*** Source records Section Begins ***

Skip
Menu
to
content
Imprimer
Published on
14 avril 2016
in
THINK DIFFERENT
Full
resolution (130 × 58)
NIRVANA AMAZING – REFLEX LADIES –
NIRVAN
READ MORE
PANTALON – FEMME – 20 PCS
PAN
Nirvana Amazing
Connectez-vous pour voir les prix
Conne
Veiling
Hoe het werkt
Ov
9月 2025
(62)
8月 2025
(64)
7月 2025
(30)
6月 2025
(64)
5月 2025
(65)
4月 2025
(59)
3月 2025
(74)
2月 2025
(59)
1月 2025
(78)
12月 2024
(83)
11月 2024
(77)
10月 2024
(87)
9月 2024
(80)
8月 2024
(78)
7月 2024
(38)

*** Source records Section Ends ***
*** Source records Section Begins ***

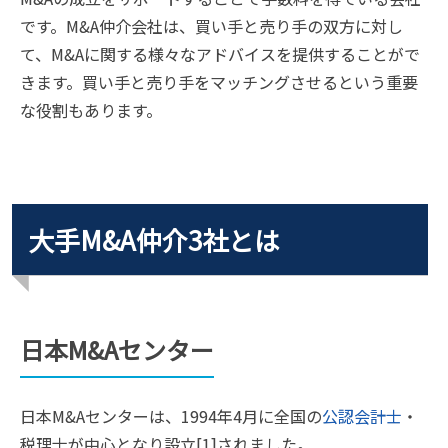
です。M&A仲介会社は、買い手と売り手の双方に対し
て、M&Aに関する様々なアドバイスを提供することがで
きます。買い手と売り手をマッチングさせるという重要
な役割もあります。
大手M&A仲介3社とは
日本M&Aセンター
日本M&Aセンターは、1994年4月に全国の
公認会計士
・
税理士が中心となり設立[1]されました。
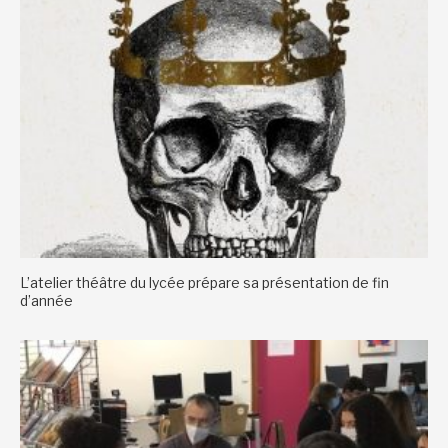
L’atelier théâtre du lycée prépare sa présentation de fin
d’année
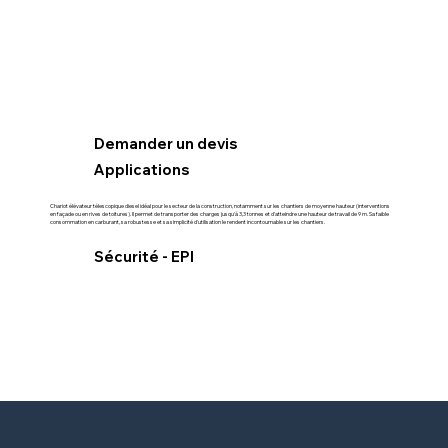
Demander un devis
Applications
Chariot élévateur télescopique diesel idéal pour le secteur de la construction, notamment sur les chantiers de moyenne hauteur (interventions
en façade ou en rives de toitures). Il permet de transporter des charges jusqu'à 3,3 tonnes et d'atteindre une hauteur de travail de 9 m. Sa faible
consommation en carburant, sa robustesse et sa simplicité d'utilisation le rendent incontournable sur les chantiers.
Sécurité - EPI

*** Source records Section Ends ***
*** Source records Section Begins ***

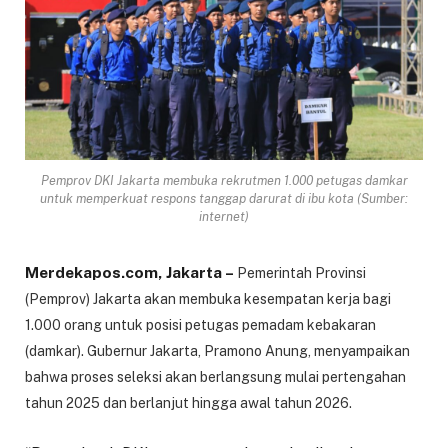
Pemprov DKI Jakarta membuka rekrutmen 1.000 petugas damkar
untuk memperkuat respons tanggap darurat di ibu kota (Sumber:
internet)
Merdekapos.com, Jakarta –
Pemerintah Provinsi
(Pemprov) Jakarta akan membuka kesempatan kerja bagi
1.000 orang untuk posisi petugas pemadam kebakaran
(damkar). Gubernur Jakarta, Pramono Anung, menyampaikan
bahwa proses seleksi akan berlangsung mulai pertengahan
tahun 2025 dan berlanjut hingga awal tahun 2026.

*** Source records Section Ends ***

Tell me how many lines in the entries contain the string "damkar", and give nothing besides that number.

* **Solution**: 2